Ever since I started tutoring, around 9 years ago now, I have seen there is a definite pattern to the timing of enquiries from new students. We start off with those that come in during late August, trying to get in before the start of the new school year to take advantage of a whole years’ worth of help.

Then there is a lull.

Until October Half Term. Usually towards the end of the week or into the first week of the new Term. That is when the new A Level students get in touch. The break has given them a brief respite from the relentless workload. Finally, time to have a breather and take stock. And acknowledge in the peace of the short holiday that A Level maths is HARD. Much harder than they thought. It is the realisation that, even if they secured the coveted grades 8 or 9 at GCSE, they have not really been prepared for what lay ahead.
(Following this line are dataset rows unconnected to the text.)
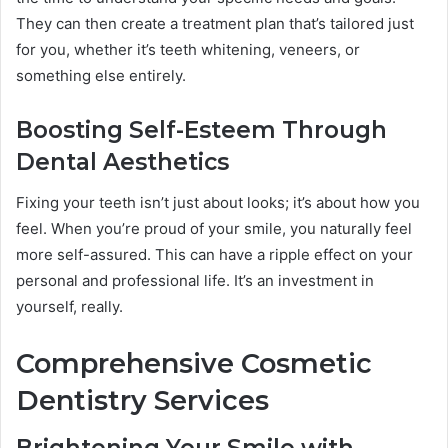
They can then create a treatment plan that’s tailored just
for you, whether it’s teeth whitening, veneers, or
something else entirely.
Boosting Self-Esteem Through
Dental Aesthetics
Fixing your teeth isn’t just about looks; it’s about how you
feel. When you’re proud of your smile, you naturally feel
more self-assured. This can have a ripple effect on your
personal and professional life. It’s an investment in
yourself, really.
Comprehensive Cosmetic
Dentistry Services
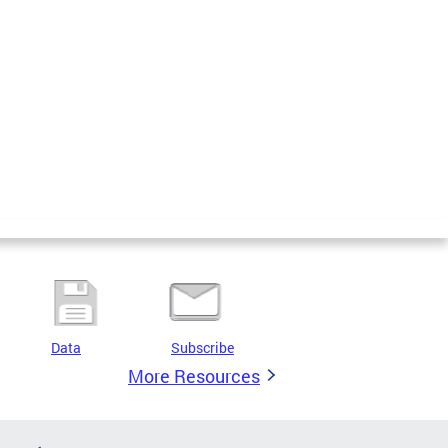
Data
Subscribe
More Resources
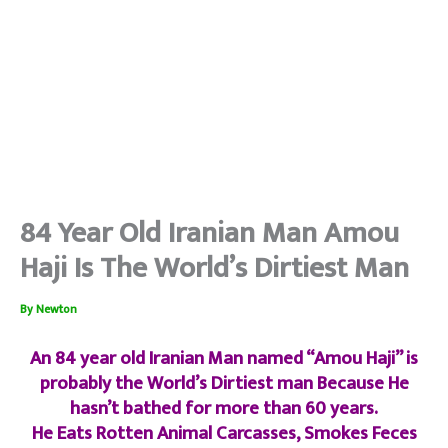
84 Year Old Iranian Man Amou
Haji Is The World’s Dirtiest Man
By
Newton
An 84 year old Iranian Man named “Amou Haji” is
probably the World’s Dirtiest man Because He
hasn’t bathed for more than 60 years.
He Eats Rotten Animal Carcasses, Smokes Feces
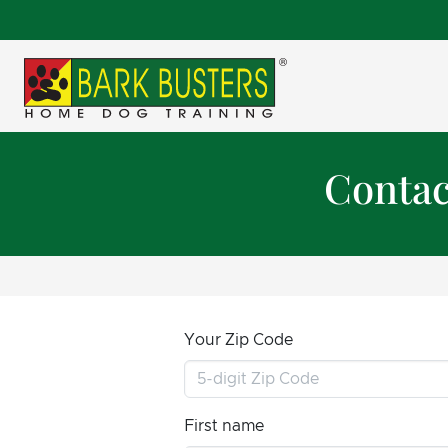
Contac
Your Zip Code
First name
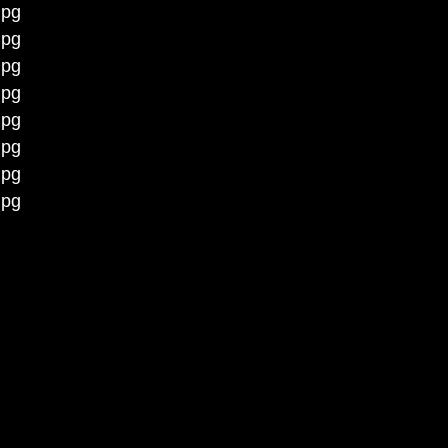
jpg
jpg
jpg
jpg
jpg
jpg
jpg
jpg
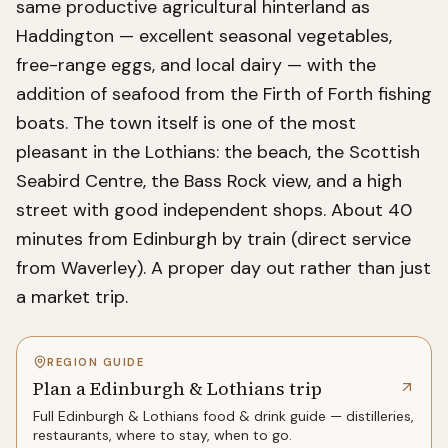
same productive agricultural hinterland as
Haddington — excellent seasonal vegetables,
free-range eggs, and local dairy — with the
addition of seafood from the Firth of Forth fishing
boats. The town itself is one of the most
pleasant in the Lothians: the beach, the Scottish
Seabird Centre, the Bass Rock view, and a high
street with good independent shops. About 40
minutes from Edinburgh by train (direct service
from Waverley). A proper day out rather than just
a market trip.
REGION GUIDE
Plan a Edinburgh & Lothians trip
Full
Edinburgh & Lothians
food & drink guide — distilleries,
restaurants, where to stay, when to go.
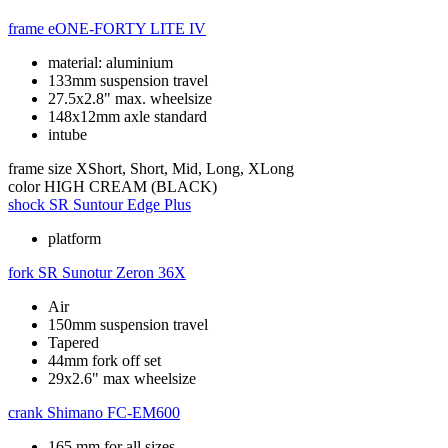
frame
eONE-FORTY LITE IV
material: aluminium
133mm suspension travel
27.5x2.8" max. wheelsize
148x12mm axle standard
intube
frame size
XShort, Short, Mid, Long, XLong
color
HIGH CREAM (BLACK)
shock
SR Suntour Edge Plus
platform
fork
SR Sunotur Zeron 36X
Air
150mm suspension travel
Tapered
44mm fork off set
29x2.6" max wheelsize
crank
Shimano FC-EM600
165 mm for all sizes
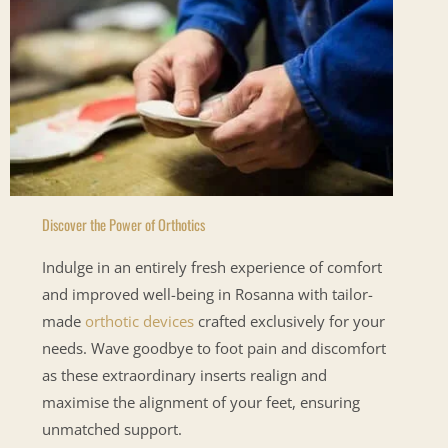
Discover the Power of Orthotics
Indulge in an entirely fresh experience of comfort
and improved well-being in Rosanna with tailor-
made
orthotic devices
crafted exclusively for your
needs. Wave goodbye to foot pain and discomfort
as these extraordinary inserts realign and
maximise the alignment of your feet, ensuring
unmatched support.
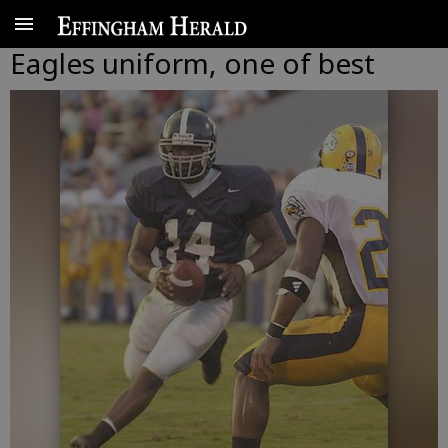
Eagles uniform, one of best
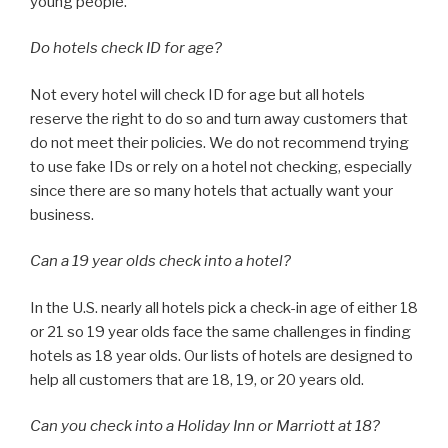
young people.
Do hotels check ID for age?
Not every hotel will check ID for age but all hotels
reserve the right to do so and turn away customers that
do not meet their policies. We do not recommend trying
to use fake IDs or rely on a hotel not checking, especially
since there are so many hotels that actually want your
business.
Can a 19 year olds check into a hotel?
In the U.S. nearly all hotels pick a check-in age of either 18
or 21 so 19 year olds face the same challenges in finding
hotels as 18 year olds. Our lists of hotels are designed to
help all customers that are 18, 19, or 20 years old.
Can you check into a Holiday Inn or Marriott at 18?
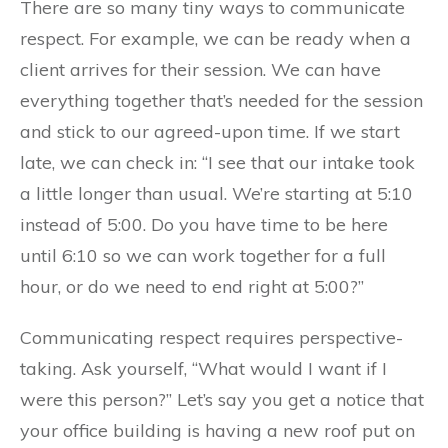
There are so many tiny ways to communicate
respect. For example, we can be ready when a
client arrives for their session. We can have
everything together that’s needed for the session
and stick to our agreed-upon time. If we start
late, we can check in: “I see that our intake took
a little longer than usual. We’re starting at 5:10
instead of 5:00. Do you have time to be here
until 6:10 so we can work together for a full
hour, or do we need to end right at 5:00?”
Communicating respect requires perspective-
taking. Ask yourself, “What would I want if I
were this person?” Let’s say you get a notice that
your office building is having a new roof put on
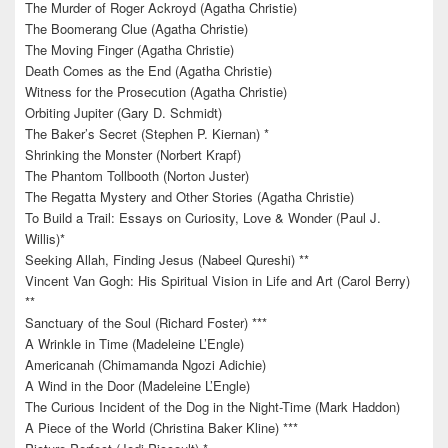
The Murder of Roger Ackroyd (Agatha Christie)
The Boomerang Clue (Agatha Christie)
The Moving Finger (Agatha Christie)
Death Comes as the End (Agatha Christie)
Witness for the Prosecution (Agatha Christie)
Orbiting Jupiter (Gary D. Schmidt)
The Baker’s Secret (Stephen P. Kiernan) *
Shrinking the Monster (Norbert Krapf)
The Phantom Tollbooth (Norton Juster)
The Regatta Mystery and Other Stories (Agatha Christie)
To Build a Trail: Essays on Curiosity, Love & Wonder (Paul J.
Willis)*
Seeking Allah, Finding Jesus (Nabeel Qureshi) **
Vincent Van Gogh: His Spiritual Vision in Life and Art (Carol Berry)
**
Sanctuary of the Soul (Richard Foster) ***
A Wrinkle in Time (Madeleine L’Engle)
Americanah (Chimamanda Ngozi Adichie)
A Wind in the Door (Madeleine L’Engle)
The Curious Incident of the Dog in the Night-Time (Mark Haddon)
A Piece of the World (Christina Baker Kline) ***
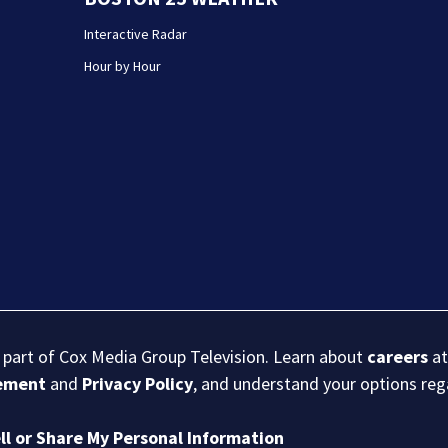
Interactive Radar
Hour by Hour
s part of Cox Media Group Television. Learn about
careers
at
eement
and
Privacy Policy
, and understand your options re
ll or Share My Personal Information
Then is the time to get help. Not necessarily by getting tutoring, though that gives a great avenue of support. Maybe they just need to speak with their teacher or friends and look at what support is available “in house”. Failing that, the help that an outside tutor can bring can be invaluable. I can get students to look at maths, and maths problems, in different ways; seeing methods not used in school. More importantly, giving them time to focus on areas of difficulty when the teacher has moved on – constrained by the timetable. Mathematics doesn’t lend itself to fast learning and doesn’t take kindly to time allocation in a regimented way. It likes to be understood and appreciated.

If you are one of these new A Level students, take a moment to think about where you are with your learning and get a plan in place to move ahead successfully. Above all, make sure you enjoy your study of mathematics.